■ **Problem description**: From the listing below, copy each line where "cell" occurs.

#### Data ####

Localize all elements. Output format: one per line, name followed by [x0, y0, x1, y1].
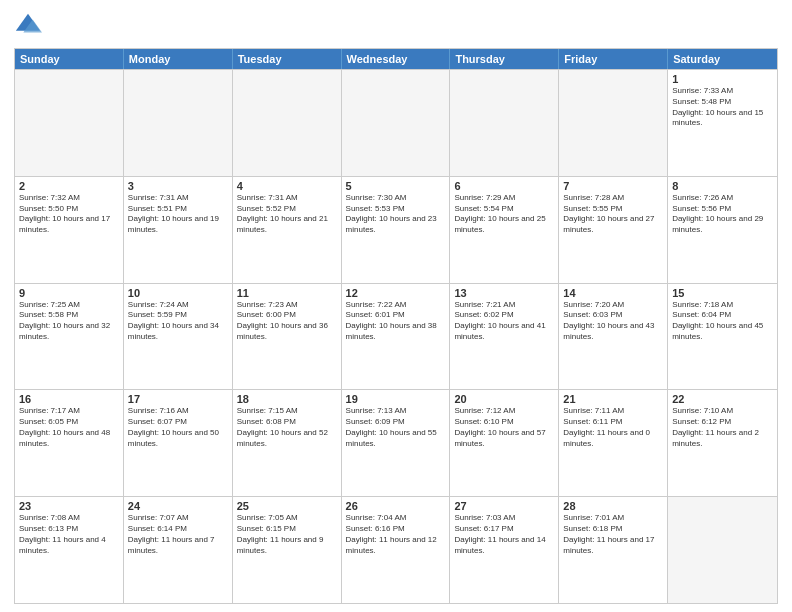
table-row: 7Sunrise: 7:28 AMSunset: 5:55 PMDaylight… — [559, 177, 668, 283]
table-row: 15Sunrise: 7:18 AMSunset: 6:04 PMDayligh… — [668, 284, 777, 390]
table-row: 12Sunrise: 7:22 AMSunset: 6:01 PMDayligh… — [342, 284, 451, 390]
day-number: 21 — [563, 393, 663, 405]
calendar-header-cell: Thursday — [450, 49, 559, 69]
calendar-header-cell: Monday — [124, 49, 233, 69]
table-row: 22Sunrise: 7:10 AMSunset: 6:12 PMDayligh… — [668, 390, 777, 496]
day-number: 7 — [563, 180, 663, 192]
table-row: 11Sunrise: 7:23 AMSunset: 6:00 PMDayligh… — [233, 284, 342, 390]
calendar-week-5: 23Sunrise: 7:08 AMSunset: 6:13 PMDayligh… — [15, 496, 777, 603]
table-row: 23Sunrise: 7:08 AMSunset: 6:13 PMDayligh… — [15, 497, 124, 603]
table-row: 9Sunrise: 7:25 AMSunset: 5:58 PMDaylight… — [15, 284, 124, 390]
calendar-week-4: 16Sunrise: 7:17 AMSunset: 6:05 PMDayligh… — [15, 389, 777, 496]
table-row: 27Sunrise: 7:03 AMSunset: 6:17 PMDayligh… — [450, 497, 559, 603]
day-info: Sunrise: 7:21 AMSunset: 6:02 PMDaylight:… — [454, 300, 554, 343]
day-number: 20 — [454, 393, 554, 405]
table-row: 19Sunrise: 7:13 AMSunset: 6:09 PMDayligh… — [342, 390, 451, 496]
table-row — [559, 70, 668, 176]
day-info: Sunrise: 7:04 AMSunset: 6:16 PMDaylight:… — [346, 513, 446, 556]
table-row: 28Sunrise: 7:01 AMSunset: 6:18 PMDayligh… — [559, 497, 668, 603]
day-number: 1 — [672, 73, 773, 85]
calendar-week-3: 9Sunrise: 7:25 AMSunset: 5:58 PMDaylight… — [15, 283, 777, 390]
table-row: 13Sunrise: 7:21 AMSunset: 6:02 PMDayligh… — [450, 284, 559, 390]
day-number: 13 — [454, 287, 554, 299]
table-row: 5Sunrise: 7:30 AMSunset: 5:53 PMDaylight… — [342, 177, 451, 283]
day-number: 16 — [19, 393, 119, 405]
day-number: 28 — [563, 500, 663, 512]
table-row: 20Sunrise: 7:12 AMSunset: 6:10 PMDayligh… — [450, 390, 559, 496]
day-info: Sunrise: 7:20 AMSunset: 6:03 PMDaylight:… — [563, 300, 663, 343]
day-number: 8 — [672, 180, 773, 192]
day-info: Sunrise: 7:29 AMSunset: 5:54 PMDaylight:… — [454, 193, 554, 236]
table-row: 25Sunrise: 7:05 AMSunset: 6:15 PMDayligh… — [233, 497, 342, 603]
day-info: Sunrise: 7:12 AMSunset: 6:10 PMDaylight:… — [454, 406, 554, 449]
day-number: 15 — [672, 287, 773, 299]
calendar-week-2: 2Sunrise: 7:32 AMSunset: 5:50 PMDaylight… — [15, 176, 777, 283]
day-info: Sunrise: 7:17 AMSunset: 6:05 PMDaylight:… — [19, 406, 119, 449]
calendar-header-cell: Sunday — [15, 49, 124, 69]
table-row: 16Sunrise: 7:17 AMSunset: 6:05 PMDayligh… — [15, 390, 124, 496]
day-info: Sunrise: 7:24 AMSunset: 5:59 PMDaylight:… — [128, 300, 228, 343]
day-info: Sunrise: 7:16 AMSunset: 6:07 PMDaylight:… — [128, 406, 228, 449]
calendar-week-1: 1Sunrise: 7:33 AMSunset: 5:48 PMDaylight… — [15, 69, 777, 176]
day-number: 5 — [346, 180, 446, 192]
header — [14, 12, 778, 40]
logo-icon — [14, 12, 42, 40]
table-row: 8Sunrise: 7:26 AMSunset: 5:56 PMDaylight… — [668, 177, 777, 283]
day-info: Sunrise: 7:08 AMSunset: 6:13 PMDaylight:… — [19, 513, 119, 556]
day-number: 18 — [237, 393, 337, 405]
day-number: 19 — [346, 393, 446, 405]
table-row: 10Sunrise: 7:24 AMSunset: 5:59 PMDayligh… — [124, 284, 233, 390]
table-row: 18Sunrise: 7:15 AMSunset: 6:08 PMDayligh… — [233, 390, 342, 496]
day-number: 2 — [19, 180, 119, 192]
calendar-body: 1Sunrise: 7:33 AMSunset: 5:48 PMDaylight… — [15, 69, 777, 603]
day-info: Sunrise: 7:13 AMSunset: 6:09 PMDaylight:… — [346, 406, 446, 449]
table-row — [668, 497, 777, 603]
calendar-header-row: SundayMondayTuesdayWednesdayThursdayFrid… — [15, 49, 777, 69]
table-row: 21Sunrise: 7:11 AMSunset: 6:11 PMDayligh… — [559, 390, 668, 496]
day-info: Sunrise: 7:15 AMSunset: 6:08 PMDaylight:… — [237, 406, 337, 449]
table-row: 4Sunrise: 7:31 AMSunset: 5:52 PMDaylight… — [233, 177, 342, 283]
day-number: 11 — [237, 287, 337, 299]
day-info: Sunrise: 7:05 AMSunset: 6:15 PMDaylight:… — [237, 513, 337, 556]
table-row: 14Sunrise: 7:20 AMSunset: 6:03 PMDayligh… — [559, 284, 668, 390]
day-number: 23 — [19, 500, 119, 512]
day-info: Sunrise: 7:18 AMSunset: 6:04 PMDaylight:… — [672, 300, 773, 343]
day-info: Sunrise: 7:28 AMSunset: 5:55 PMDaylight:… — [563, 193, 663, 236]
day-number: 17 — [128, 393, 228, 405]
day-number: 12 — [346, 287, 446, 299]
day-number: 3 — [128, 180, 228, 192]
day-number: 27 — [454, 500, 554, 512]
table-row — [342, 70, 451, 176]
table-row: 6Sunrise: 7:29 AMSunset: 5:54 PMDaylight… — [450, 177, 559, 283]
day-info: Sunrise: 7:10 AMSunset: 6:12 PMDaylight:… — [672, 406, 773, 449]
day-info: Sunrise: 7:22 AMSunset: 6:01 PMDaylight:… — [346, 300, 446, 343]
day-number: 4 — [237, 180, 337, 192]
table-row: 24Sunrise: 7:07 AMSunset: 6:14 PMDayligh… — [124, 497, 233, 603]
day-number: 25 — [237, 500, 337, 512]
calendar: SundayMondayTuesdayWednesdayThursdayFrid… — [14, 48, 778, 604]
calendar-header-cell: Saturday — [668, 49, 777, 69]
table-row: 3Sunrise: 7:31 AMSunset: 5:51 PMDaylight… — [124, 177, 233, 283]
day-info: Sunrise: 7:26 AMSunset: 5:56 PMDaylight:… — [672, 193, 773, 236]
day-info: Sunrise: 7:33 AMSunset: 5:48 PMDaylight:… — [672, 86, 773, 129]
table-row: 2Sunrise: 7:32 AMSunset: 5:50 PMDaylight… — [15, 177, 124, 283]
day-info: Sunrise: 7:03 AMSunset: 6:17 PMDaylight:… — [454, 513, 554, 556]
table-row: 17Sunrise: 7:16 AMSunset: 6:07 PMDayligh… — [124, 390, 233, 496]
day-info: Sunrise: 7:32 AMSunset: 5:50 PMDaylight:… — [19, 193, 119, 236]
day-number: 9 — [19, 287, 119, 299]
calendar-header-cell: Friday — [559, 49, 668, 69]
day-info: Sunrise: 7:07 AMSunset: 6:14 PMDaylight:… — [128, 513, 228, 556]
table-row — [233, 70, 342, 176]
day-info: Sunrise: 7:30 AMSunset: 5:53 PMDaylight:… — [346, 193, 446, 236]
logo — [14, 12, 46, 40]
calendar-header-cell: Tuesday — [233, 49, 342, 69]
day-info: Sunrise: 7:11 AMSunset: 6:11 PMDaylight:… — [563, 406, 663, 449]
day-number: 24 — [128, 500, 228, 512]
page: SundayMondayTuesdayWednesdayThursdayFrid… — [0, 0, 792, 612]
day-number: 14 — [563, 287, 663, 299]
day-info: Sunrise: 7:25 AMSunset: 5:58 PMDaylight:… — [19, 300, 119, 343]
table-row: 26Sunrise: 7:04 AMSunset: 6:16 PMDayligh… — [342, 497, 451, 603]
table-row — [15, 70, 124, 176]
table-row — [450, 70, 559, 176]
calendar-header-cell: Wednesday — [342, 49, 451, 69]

####

■ **Answer section**:
calendar-header-cell: Thursday — [450, 49, 559, 69]
calendar-header-cell: Monday — [124, 49, 233, 69]
calendar-header-cell: Sunday — [15, 49, 124, 69]
calendar-header-cell: Saturday — [668, 49, 777, 69]
calendar-header-cell: Friday — [559, 49, 668, 69]
calendar-header-cell: Tuesday — [233, 49, 342, 69]
calendar-header-cell: Wednesday — [342, 49, 451, 69]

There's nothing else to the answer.